Гас кивнул. Румыния вступила в войну в августе, и некоторое время англичане надеялись, что их новый союзник нанесет мощный удар, но в сентябре немцы пересекли границу Румынии, и сейчас ее столица пала.

— Фактически Германия оказалась в выигрыше, ведь теперь они получили румынскую нефть.

— Вот именно, — сказала Мод. — Один и тот же старый прием: шаг вперед — шаг назад. Когда мы уже перестанем попадать впросак?

— То, что Ллойда Джорджа назначили премьер-министром, выглядит не очень многообещающе, — сказал Гас.

— Да? Вот тут вы, возможно, ошибаетесь.

— Но он построил свою политическую репутацию на том, что был агрессивнее всех остальных. После этого ему может оказаться нелегко договариваться о мире.

— Не стоит быть таким уверенным. Ллойд Джордж непредсказуем. Он может повернуть на сто восемьдесят градусов, и этому удивятся только те, кто наивно полагал, что он говорил искренне.

— Ну что же, это внушает надежду.

— И все равно, как бы мне хотелось, чтобы премьер-министром у нас была женщина.

Гас не очень-то верил в такую вероятность хоть когда-нибудь, но вслух этого не сказал.

— Я хотела с вами поговорить еще кое о чем, — сказала она и остановилась.

Гас повернулся к ней. Может быть, благодаря картинам у него обострилось восприятие, но он поймал себя на том, что любуется ее лицом. Он отметил острые линии носа и подбородка, высокие скулы, изящную шею. Угловатость ее черт смягчали полные губы и большие зеленые глаза.

— Пожалуйста, о чем вам угодно, — сказал он.

— Что вам сказал Вальтер?

Гас вспомнил тот странный разговор в баре отеля «Адлон».

— Он сказал, что ему придется посвятить меня в одну тайну. Но так и не открыл мне эту тайну.

— Решил, что вы догадаетесь сами.

— Я догадался, что он, должно быть, любит вас. А по вашей реакции, когда я отдал вам письмо в Ти-Гуине, я понял, что любовь взаимна. И если вы позволите, — Гас улыбнулся, — я бы сказал, что он — счастливец.

Она кивнула, как Гасу показалось — с облегчением. Гас подумал, что, должно быть, догадался не обо всем; потому-то она и спросила, что именно он знает. Интересно, подумал он, что еще они скрывают? Возможно, они помолвлены?

Они пошли дальше. «Я понимаю, почему он вас любит, — подумал Гас. — Я тоже мог бы потерять голову».

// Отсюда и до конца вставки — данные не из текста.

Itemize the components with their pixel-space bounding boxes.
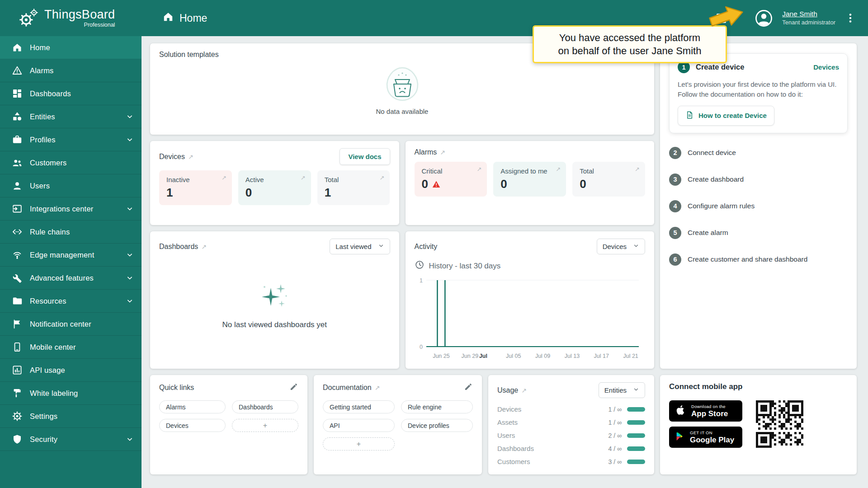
sidebar-item-profiles[interactable]: Profiles [0,128,142,151]
stat-total[interactable]: ↗Total1 [317,170,390,205]
topbar-actions: Jane Smith Tenant administrator [715,9,868,28]
chevron-down-icon [125,112,134,121]
external-link-icon[interactable]: ↗ [375,384,380,391]
chip-getting-started[interactable]: Getting started [323,400,395,413]
usage-label: Devices [497,405,609,413]
sidebar-item-api-usage[interactable]: API usage [0,359,142,382]
usage-label: Users [497,432,609,439]
connect-mobile-app-title: Connect mobile app [669,382,848,391]
step-label: Configure alarm rules [688,202,755,210]
user-name[interactable]: Jane Smith [782,9,835,19]
dashboards-card-title[interactable]: Dashboards [159,243,198,251]
step1-devices-link[interactable]: Devices [813,63,839,71]
sidebar-item-settings[interactable]: Settings [0,405,142,428]
svg-text:Jun 25: Jun 25 [433,353,450,359]
usage-entity-select[interactable]: Entities [599,382,645,398]
chevron-down-icon [125,204,134,213]
sidebar-item-mobile-center[interactable]: Mobile center [0,336,142,359]
sidebar-item-label: Dashboards [30,89,134,98]
view-docs-button[interactable]: View docs [340,148,390,165]
app-store-badge[interactable]: Download on the App Store [669,400,742,422]
chip-rule-engine[interactable]: Rule engine [401,400,473,413]
stat-critical[interactable]: ↗Critical0 [415,162,487,197]
sidebar-item-label: White labeling [30,389,134,398]
external-link-icon: ↗ [556,166,561,173]
avatar[interactable] [755,9,773,28]
home-icon [162,11,174,25]
usage-title[interactable]: Usage [497,386,518,394]
step1-description: Let's provision your first device to the… [678,80,839,99]
integrations-icon [12,203,23,214]
rule-chains-icon [12,226,23,237]
sidebar-item-users[interactable]: Users [0,174,142,197]
sidebar-item-advanced-features[interactable]: Advanced features [0,267,142,290]
activity-card-title: Activity [415,243,438,251]
edit-pencil-icon[interactable] [289,382,298,393]
page-title: Home [162,11,207,25]
customers-icon [12,157,23,168]
sidebar-item-home[interactable]: Home [0,36,142,59]
external-link-icon: ↗ [301,174,306,181]
chip-api[interactable]: API [323,419,395,432]
sidebar-item-white-labeling[interactable]: White labeling [0,382,142,405]
sidebar-item-label: Alarms [30,66,134,75]
step-create-dashboard[interactable]: 3Create dashboard [669,166,848,193]
chevron-down-icon [125,435,134,444]
chip-alarms[interactable]: Alarms [159,400,226,413]
resources-icon [12,296,23,306]
sidebar-item-security[interactable]: Security [0,428,142,451]
step-create-alarm[interactable]: 5Create alarm [669,220,848,246]
stat-assigned-to-me[interactable]: ↗Assigned to me0 [493,162,566,197]
external-link-icon[interactable]: ↗ [188,153,193,160]
add-link-button[interactable]: + [323,437,395,450]
step-configure-alarm-rules[interactable]: 4Configure alarm rules [669,193,848,220]
sidebar-item-entities[interactable]: Entities [0,105,142,128]
documentation-card: Documentation ↗ Getting startedRule engi… [314,375,482,474]
external-link-icon: ↗ [635,166,640,173]
stat-inactive[interactable]: ↗Inactive1 [159,170,232,205]
sidebar-item-rule-chains[interactable]: Rule chains [0,221,142,244]
stat-active[interactable]: ↗Active0 [238,170,311,205]
google-play-badge[interactable]: GET IT ON Google Play [669,427,742,448]
sidebar-item-customers[interactable]: Customers [0,151,142,174]
chip-devices[interactable]: Devices [159,419,226,432]
sidebar-item-notification-center[interactable]: Notification center [0,313,142,336]
last-viewed-select[interactable]: Last viewed [330,239,390,254]
clock-icon [415,260,425,272]
sidebar-item-alarms[interactable]: Alarms [0,59,142,82]
devices-card-title[interactable]: Devices [159,153,185,161]
chip-device-profiles[interactable]: Device profiles [401,419,473,432]
user-menu[interactable]: Jane Smith Tenant administrator [782,9,835,26]
more-menu-button[interactable] [844,12,856,24]
step-label: Create dashboard [688,175,744,183]
edit-pencil-icon[interactable] [464,382,473,393]
svg-text:Jul 13: Jul 13 [564,353,579,359]
alarms-stats: ↗Critical0↗Assigned to me0↗Total0 [415,162,646,197]
app-logo[interactable]: ThingsBoard Professional [0,8,142,28]
how-to-create-device-button[interactable]: How to create Device [678,106,774,126]
sidebar-item-dashboards[interactable]: Dashboards [0,82,142,105]
usage-row-users: Users2 / ∞ [497,429,645,442]
stat-total[interactable]: ↗Total0 [572,162,645,197]
sidebar-item-integrations-center[interactable]: Integrations center [0,197,142,221]
step-create-device[interactable]: 1 Create device Devices Let's provision … [669,53,848,133]
alarms-card-title[interactable]: Alarms [415,148,437,156]
sidebar-item-edge-management[interactable]: Edge management [0,244,142,267]
quick-links-chips: AlarmsDashboardsDevices+ [159,400,298,432]
profiles-icon [12,134,23,145]
chip-dashboards[interactable]: Dashboards [232,400,298,413]
external-link-icon[interactable]: ↗ [440,149,445,156]
external-link-icon[interactable]: ↗ [201,243,207,250]
google-play-icon [675,432,685,443]
step-number-badge: 2 [669,147,681,159]
fullscreen-button[interactable] [715,12,727,24]
chevron-down-icon [125,273,134,282]
activity-entity-select[interactable]: Devices [597,239,645,254]
usage-row-devices: Devices1 / ∞ [497,403,645,416]
sidebar-item-label: Resources [30,297,118,305]
external-link-icon[interactable]: ↗ [521,387,527,394]
step-create-customer-and-share-dashboard[interactable]: 6Create customer and share dashboard [669,246,848,273]
add-link-button[interactable]: + [232,419,298,432]
sidebar-item-resources[interactable]: Resources [0,290,142,313]
step-connect-device[interactable]: 2Connect device [669,140,848,166]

Она вновь удивила его внезапным вопросом:

— Господин Дьюар, а вы когда-нибудь любили?

Это был нескромный вопрос, но он ответил.

— Да, любил. Дважды.

— Но это осталось в прошлом?

Ему вдруг захотелось ей рассказать.

— В тот год, когда началась война, мне хватило наглости влюбиться в женщину, которая была замужем.

— А она вас любила?

— Да.

— И что же?

— Я просил ее оставить мужа. Мне не следовало так поступать, и я знаю, что это вас шокирует. Но она была лучше, чем я, и она отказалась от моего безнравственного предложения.

— Меня не так легко шокировать. А второй раз?

— В прошлом году у меня была помолвка в родном городе, Буффало. Но она вышла за другого.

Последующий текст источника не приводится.